== Exercise material ==

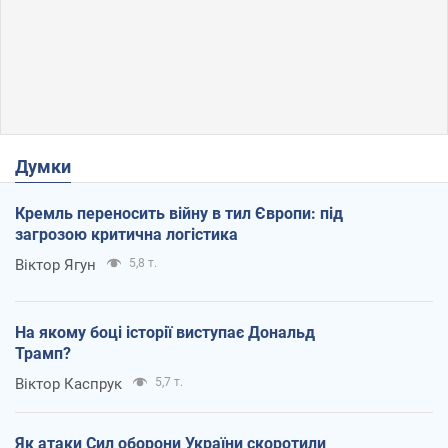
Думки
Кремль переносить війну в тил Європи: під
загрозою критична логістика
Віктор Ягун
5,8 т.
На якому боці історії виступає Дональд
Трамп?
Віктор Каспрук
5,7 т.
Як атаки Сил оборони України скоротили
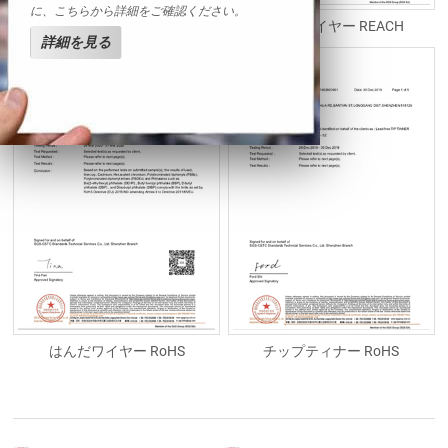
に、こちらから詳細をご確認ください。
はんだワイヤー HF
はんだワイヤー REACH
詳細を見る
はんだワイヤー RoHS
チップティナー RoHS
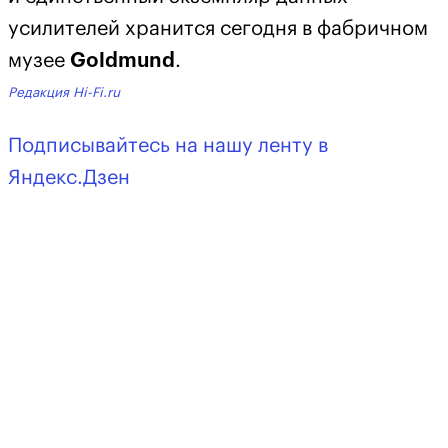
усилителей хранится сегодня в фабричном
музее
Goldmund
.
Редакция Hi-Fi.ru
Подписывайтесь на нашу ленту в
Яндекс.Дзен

===

Tally the lines of the records that contain the word "はんだワイヤー" and state the total alone.

3